Last Updated: Friday - 09/24/2010
Week of August 25, 2008
Alta. Catholic health care bodies consolidate
Catholic Health care facilities reorganize under 1 board
By WCR Staff
Alberta's 16 Catholic health care facilities are coming together under a single board and administration.
The consolidation, which follows a year of consultation by the Alberta Catholic Health Corporation (ACHC), was announced Aug. 7 by the Alberta bishops.
The new organization will be known as Catholic Health of Alberta during a transition period and be renamed in the fall.
The consolidation will bring together more than 8,800 workers and 2,700 volunteers in Banff, Bonnyville, Camrose, Castor, Edmonton, Killam, Lethbridge, Mundare, St. Albert, Trochu and Vegreville.
Patrick Dumelie, CEO of the Edmonton-based Caritas Health Group, will also serve as interim CEO of the new organization.
Dumelie told the WCR the initiative for consolidating the governance structures of the 16 facilities came from the facilities themselves and they approved it unanimously.
The new structure will serve three purposes, he said. It will:
- "Harness the strength" that already exists in the 16 institutions.
- Enable Catholic health care to better meet the needs of the vulnerable today and in the future.
- Give Catholic health the most effective voice in dealing with its partners, including the provincial government.
While a new board and management will be appointed to oversee the new integrated organization, Dumelie said the existing hospital boards for each facility will become community boards.
Those boards will keep each facility's ties to their local community as well as helping to set direction for the province-wide board.

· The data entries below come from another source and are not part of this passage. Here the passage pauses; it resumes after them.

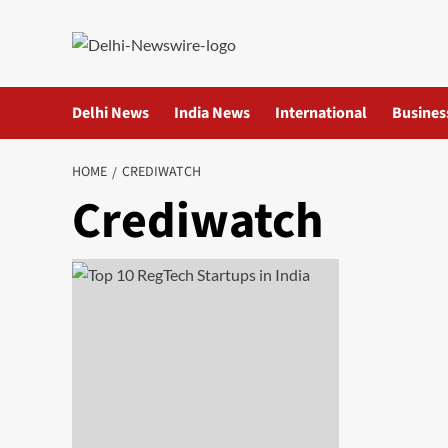
Skip
to
content
Delhi News
India News
International
Busines
HOME
CREDIWATCH
Crediwatch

They will also be accountable to the provincial board.
As religious orders that established the health-care facilities withdrew from ownership of the institutions, the Alberta bishops have striven over the last quarter century to maintain the Catholic identity of those facilities.
Ownership of some of the facilities has been gradually transferred to the ACHC whose task it is to retain and develop that Catholic character.
The new organization will direct and manage Catholic facilities in 11 communities across Alberta with a total of almost 2,400 beds and a total budget of more than $514 million.
Sixty-five per cent of that budget is taken up by two of the 16 facilities - Edmonton's Grey Nuns Community Hospital and Misericordia Community Hospital.
The 16 facilities provide a range of services, including acute care, continuing care, assisted living, hospice, rehabilitation and respite care, and seniors' housing.
The bishops have appointed a six-member board led by John Brennan of Edmonton to replace the current ACHC board of directors effective Aug. 7.
The plan calls for the new governance and management structure to be completed by Oct. 1.
"Building on a 145-year legacy, the new organization will strengthen our mission to continue the healing ministry of Jesus and our ability to meet the needs of Albertans with compassion, resourcefulness and dedication," said Archbishop Richard Smith of Edmonton, on behalf of the bishops.
"We believe this presents an exciting opportunity to refresh the vision for Catholic health care in the province and grow to be of greater service to our communities."
Brennan, the board chair, said Catholic Health of Alberta will work closely with the new Alberta Health Services Board and other providers across the province to ensure that the Catholic facilities deliver quality, holistic care to all who need it.
"Coordination of programs and services, sharing of expertise and resources, improved communications and a single point of leadership and accountability will benefit all our operations," he said.
The reorganization is not expected to have any impact on the jobs of front-line workers or the continued contribution of these facilities to their communities.